● **Required action**
Give back all of the data exactly, with every picture omitted.

*** Listed records

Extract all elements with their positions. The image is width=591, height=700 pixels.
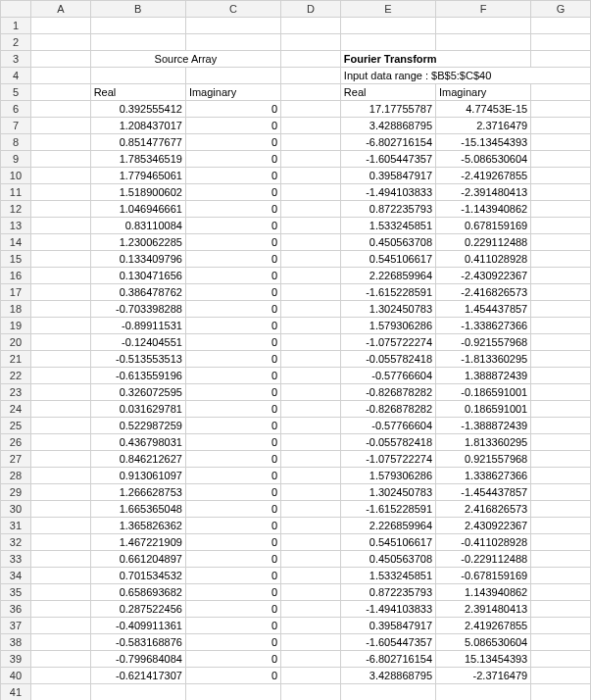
src-real-cell[interactable]: 1.266628753 bbox=[90, 484, 185, 501]
cell[interactable] bbox=[531, 334, 591, 351]
row-header[interactable]: 20 bbox=[1, 334, 31, 351]
ft-real-cell[interactable]: 1.533245851 bbox=[340, 218, 435, 234]
cell[interactable] bbox=[185, 68, 280, 84]
src-imag-cell[interactable]: 0 bbox=[185, 634, 280, 651]
cell[interactable] bbox=[531, 534, 591, 551]
cell[interactable] bbox=[90, 68, 185, 84]
row-header[interactable]: 33 bbox=[1, 551, 31, 568]
src-imag-cell[interactable]: 0 bbox=[185, 451, 280, 468]
src-imag-cell[interactable]: 0 bbox=[185, 118, 280, 134]
ft-imag-cell[interactable]: 0.921557968 bbox=[436, 451, 531, 468]
row-header[interactable]: 10 bbox=[1, 168, 31, 184]
src-imag-cell[interactable]: 0 bbox=[185, 384, 280, 401]
cell[interactable] bbox=[531, 668, 591, 684]
cell[interactable] bbox=[531, 468, 591, 484]
src-real-cell[interactable]: 1.518900602 bbox=[90, 184, 185, 201]
ft-real-cell[interactable]: -1.494103833 bbox=[340, 601, 435, 618]
ft-imag-cell[interactable]: -1.388872439 bbox=[436, 418, 531, 434]
ft-real-cell[interactable]: 3.428868795 bbox=[340, 668, 435, 684]
cell[interactable] bbox=[531, 184, 591, 201]
row-header[interactable]: 18 bbox=[1, 301, 31, 318]
cell[interactable] bbox=[531, 268, 591, 284]
ft-imag-cell[interactable]: -2.430922367 bbox=[436, 268, 531, 284]
ft-real-cell[interactable]: -0.826878282 bbox=[340, 384, 435, 401]
cell[interactable] bbox=[281, 268, 341, 284]
cell[interactable] bbox=[531, 251, 591, 268]
src-real-cell[interactable]: 0.851477677 bbox=[90, 134, 185, 151]
row-header[interactable]: 21 bbox=[1, 351, 31, 368]
ft-real-cell[interactable]: -6.802716154 bbox=[340, 134, 435, 151]
row-header[interactable]: 13 bbox=[1, 218, 31, 234]
src-imag-cell[interactable]: 0 bbox=[185, 334, 280, 351]
src-real-cell[interactable]: 1.230062285 bbox=[90, 234, 185, 251]
cell[interactable] bbox=[281, 351, 341, 368]
row-header[interactable]: 39 bbox=[1, 651, 31, 668]
cell[interactable] bbox=[531, 434, 591, 451]
cell[interactable] bbox=[340, 684, 435, 701]
ft-imag-cell[interactable]: -1.143940862 bbox=[436, 201, 531, 218]
cell[interactable] bbox=[436, 18, 531, 34]
cell[interactable] bbox=[531, 684, 591, 701]
src-real-cell[interactable]: 0.436798031 bbox=[90, 434, 185, 451]
src-imag-cell[interactable]: 0 bbox=[185, 151, 280, 168]
cell[interactable] bbox=[281, 434, 341, 451]
src-real-cell[interactable]: 0.913061097 bbox=[90, 468, 185, 484]
row-header[interactable]: 1 bbox=[1, 18, 31, 34]
ft-imag-cell[interactable]: -5.086530604 bbox=[436, 151, 531, 168]
ft-real-cell[interactable]: -0.826878282 bbox=[340, 401, 435, 418]
cell[interactable] bbox=[30, 518, 90, 534]
ft-imag-cell[interactable]: 5.086530604 bbox=[436, 634, 531, 651]
cell[interactable] bbox=[531, 151, 591, 168]
ft-imag-cell[interactable]: -0.186591001 bbox=[436, 384, 531, 401]
src-real-cell[interactable]: 1.046946661 bbox=[90, 201, 185, 218]
src-imag-cell[interactable]: 0 bbox=[185, 201, 280, 218]
src-real-cell[interactable]: 1.785346519 bbox=[90, 151, 185, 168]
cell[interactable] bbox=[531, 318, 591, 334]
cell[interactable] bbox=[281, 234, 341, 251]
cell[interactable] bbox=[531, 418, 591, 434]
cell[interactable] bbox=[30, 484, 90, 501]
cell[interactable] bbox=[281, 534, 341, 551]
ft-real-cell[interactable]: 2.226859964 bbox=[340, 268, 435, 284]
cell[interactable] bbox=[30, 251, 90, 268]
row-header[interactable]: 26 bbox=[1, 434, 31, 451]
cell[interactable] bbox=[281, 18, 341, 34]
ft-real-cell[interactable]: -1.605447357 bbox=[340, 151, 435, 168]
cell[interactable] bbox=[531, 284, 591, 301]
cell[interactable] bbox=[281, 568, 341, 584]
ft-real-cell[interactable]: 0.450563708 bbox=[340, 234, 435, 251]
src-imag-cell[interactable]: 0 bbox=[185, 551, 280, 568]
src-imag-cell[interactable]: 0 bbox=[185, 668, 280, 684]
cell[interactable] bbox=[30, 84, 90, 101]
cell[interactable] bbox=[30, 634, 90, 651]
cell[interactable] bbox=[281, 68, 341, 84]
cell[interactable] bbox=[531, 501, 591, 518]
cell[interactable] bbox=[531, 384, 591, 401]
cell[interactable] bbox=[281, 518, 341, 534]
real-header[interactable]: Real bbox=[340, 84, 435, 101]
src-real-cell[interactable]: 0.326072595 bbox=[90, 384, 185, 401]
cell[interactable] bbox=[531, 84, 591, 101]
cell[interactable] bbox=[340, 34, 435, 51]
col-header-A[interactable]: A bbox=[30, 1, 90, 18]
cell[interactable] bbox=[281, 251, 341, 268]
ft-imag-cell[interactable]: 1.454437857 bbox=[436, 301, 531, 318]
src-real-cell[interactable]: -0.799684084 bbox=[90, 651, 185, 668]
row-header[interactable]: 38 bbox=[1, 634, 31, 651]
ft-imag-cell[interactable]: 1.813360295 bbox=[436, 434, 531, 451]
cell[interactable] bbox=[531, 484, 591, 501]
cell[interactable] bbox=[90, 684, 185, 701]
cell[interactable] bbox=[531, 401, 591, 418]
cell[interactable] bbox=[531, 234, 591, 251]
col-header-B[interactable]: B bbox=[90, 1, 185, 18]
cell[interactable] bbox=[30, 568, 90, 584]
row-header[interactable]: 12 bbox=[1, 201, 31, 218]
ft-imag-cell[interactable]: 15.13454393 bbox=[436, 651, 531, 668]
cell[interactable] bbox=[90, 34, 185, 51]
src-real-cell[interactable]: 0.287522456 bbox=[90, 601, 185, 618]
src-real-cell[interactable]: -0.89911531 bbox=[90, 318, 185, 334]
cell[interactable] bbox=[30, 268, 90, 284]
cell[interactable] bbox=[531, 601, 591, 618]
row-header[interactable]: 15 bbox=[1, 251, 31, 268]
cell[interactable] bbox=[281, 34, 341, 51]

******

● **Answer for the task**
Extract all elements with their positions. The image is width=591, height=700 pixels.
src-real-cell[interactable]: 1.266628753 bbox=[90, 484, 185, 501]
cell[interactable] bbox=[531, 334, 591, 351]
row-header[interactable]: 20 bbox=[1, 334, 31, 351]
ft-real-cell[interactable]: 1.533245851 bbox=[340, 218, 435, 234]
cell[interactable] bbox=[185, 68, 280, 84]
src-imag-cell[interactable]: 0 bbox=[185, 634, 280, 651]
cell[interactable] bbox=[531, 534, 591, 551]
cell[interactable] bbox=[90, 68, 185, 84]
row-header[interactable]: 33 bbox=[1, 551, 31, 568]
src-imag-cell[interactable]: 0 bbox=[185, 451, 280, 468]
src-imag-cell[interactable]: 0 bbox=[185, 118, 280, 134]
ft-imag-cell[interactable]: 0.921557968 bbox=[436, 451, 531, 468]
row-header[interactable]: 10 bbox=[1, 168, 31, 184]
src-imag-cell[interactable]: 0 bbox=[185, 384, 280, 401]
cell[interactable] bbox=[531, 668, 591, 684]
cell[interactable] bbox=[531, 468, 591, 484]
src-real-cell[interactable]: 1.518900602 bbox=[90, 184, 185, 201]
ft-real-cell[interactable]: -1.494103833 bbox=[340, 601, 435, 618]
ft-imag-cell[interactable]: -1.388872439 bbox=[436, 418, 531, 434]
ft-real-cell[interactable]: 3.428868795 bbox=[340, 668, 435, 684]
cell[interactable] bbox=[531, 184, 591, 201]
row-header[interactable]: 18 bbox=[1, 301, 31, 318]
cell[interactable] bbox=[531, 268, 591, 284]
ft-imag-cell[interactable]: -2.430922367 bbox=[436, 268, 531, 284]
ft-real-cell[interactable]: -0.826878282 bbox=[340, 384, 435, 401]
cell[interactable] bbox=[281, 268, 341, 284]
cell[interactable] bbox=[531, 251, 591, 268]
src-real-cell[interactable]: 0.851477677 bbox=[90, 134, 185, 151]
row-header[interactable]: 21 bbox=[1, 351, 31, 368]
ft-real-cell[interactable]: -6.802716154 bbox=[340, 134, 435, 151]
row-header[interactable]: 13 bbox=[1, 218, 31, 234]
src-imag-cell[interactable]: 0 bbox=[185, 334, 280, 351]
src-real-cell[interactable]: 1.230062285 bbox=[90, 234, 185, 251]
cell[interactable] bbox=[281, 351, 341, 368]
row-header[interactable]: 39 bbox=[1, 651, 31, 668]
cell[interactable] bbox=[531, 434, 591, 451]
cell[interactable] bbox=[340, 684, 435, 701]
ft-imag-cell[interactable]: -1.143940862 bbox=[436, 201, 531, 218]
cell[interactable] bbox=[436, 18, 531, 34]
cell[interactable] bbox=[531, 684, 591, 701]
src-real-cell[interactable]: 0.436798031 bbox=[90, 434, 185, 451]
src-imag-cell[interactable]: 0 bbox=[185, 151, 280, 168]
cell[interactable] bbox=[281, 434, 341, 451]
src-real-cell[interactable]: 0.913061097 bbox=[90, 468, 185, 484]
row-header[interactable]: 1 bbox=[1, 18, 31, 34]
ft-imag-cell[interactable]: -5.086530604 bbox=[436, 151, 531, 168]
ft-real-cell[interactable]: -0.826878282 bbox=[340, 401, 435, 418]
cell[interactable] bbox=[30, 518, 90, 534]
ft-imag-cell[interactable]: 5.086530604 bbox=[436, 634, 531, 651]
cell[interactable] bbox=[531, 151, 591, 168]
ft-imag-cell[interactable]: -0.186591001 bbox=[436, 384, 531, 401]
src-real-cell[interactable]: 1.046946661 bbox=[90, 201, 185, 218]
src-imag-cell[interactable]: 0 bbox=[185, 201, 280, 218]
src-real-cell[interactable]: 1.785346519 bbox=[90, 151, 185, 168]
cell[interactable] bbox=[531, 318, 591, 334]
cell[interactable] bbox=[281, 234, 341, 251]
cell[interactable] bbox=[531, 418, 591, 434]
cell[interactable] bbox=[30, 484, 90, 501]
cell[interactable] bbox=[281, 534, 341, 551]
ft-real-cell[interactable]: 2.226859964 bbox=[340, 268, 435, 284]
cell[interactable] bbox=[30, 251, 90, 268]
row-header[interactable]: 26 bbox=[1, 434, 31, 451]
cell[interactable] bbox=[281, 18, 341, 34]
ft-real-cell[interactable]: -1.605447357 bbox=[340, 151, 435, 168]
cell[interactable] bbox=[531, 284, 591, 301]
cell[interactable] bbox=[281, 568, 341, 584]
ft-real-cell[interactable]: 0.450563708 bbox=[340, 234, 435, 251]
src-imag-cell[interactable]: 0 bbox=[185, 551, 280, 568]
src-imag-cell[interactable]: 0 bbox=[185, 668, 280, 684]
cell[interactable] bbox=[30, 84, 90, 101]
cell[interactable] bbox=[30, 634, 90, 651]
cell[interactable] bbox=[281, 68, 341, 84]
cell[interactable] bbox=[531, 501, 591, 518]
cell[interactable] bbox=[531, 384, 591, 401]
cell[interactable] bbox=[281, 518, 341, 534]
real-header[interactable]: Real bbox=[340, 84, 435, 101]
src-real-cell[interactable]: 0.326072595 bbox=[90, 384, 185, 401]
cell[interactable] bbox=[531, 84, 591, 101]
cell[interactable] bbox=[340, 34, 435, 51]
col-header-A[interactable]: A bbox=[30, 1, 90, 18]
cell[interactable] bbox=[281, 251, 341, 268]
ft-imag-cell[interactable]: 1.454437857 bbox=[436, 301, 531, 318]
src-real-cell[interactable]: -0.799684084 bbox=[90, 651, 185, 668]
row-header[interactable]: 38 bbox=[1, 634, 31, 651]
ft-imag-cell[interactable]: 1.813360295 bbox=[436, 434, 531, 451]
cell[interactable] bbox=[531, 484, 591, 501]
cell[interactable] bbox=[90, 684, 185, 701]
cell[interactable] bbox=[531, 401, 591, 418]
cell[interactable] bbox=[531, 234, 591, 251]
col-header-B[interactable]: B bbox=[90, 1, 185, 18]
cell[interactable] bbox=[30, 568, 90, 584]
row-header[interactable]: 12 bbox=[1, 201, 31, 218]
ft-imag-cell[interactable]: 15.13454393 bbox=[436, 651, 531, 668]
cell[interactable] bbox=[90, 34, 185, 51]
src-real-cell[interactable]: 0.287522456 bbox=[90, 601, 185, 618]
src-real-cell[interactable]: -0.89911531 bbox=[90, 318, 185, 334]
cell[interactable] bbox=[30, 268, 90, 284]
cell[interactable] bbox=[531, 601, 591, 618]
row-header[interactable]: 15 bbox=[1, 251, 31, 268]
cell[interactable] bbox=[281, 34, 341, 51]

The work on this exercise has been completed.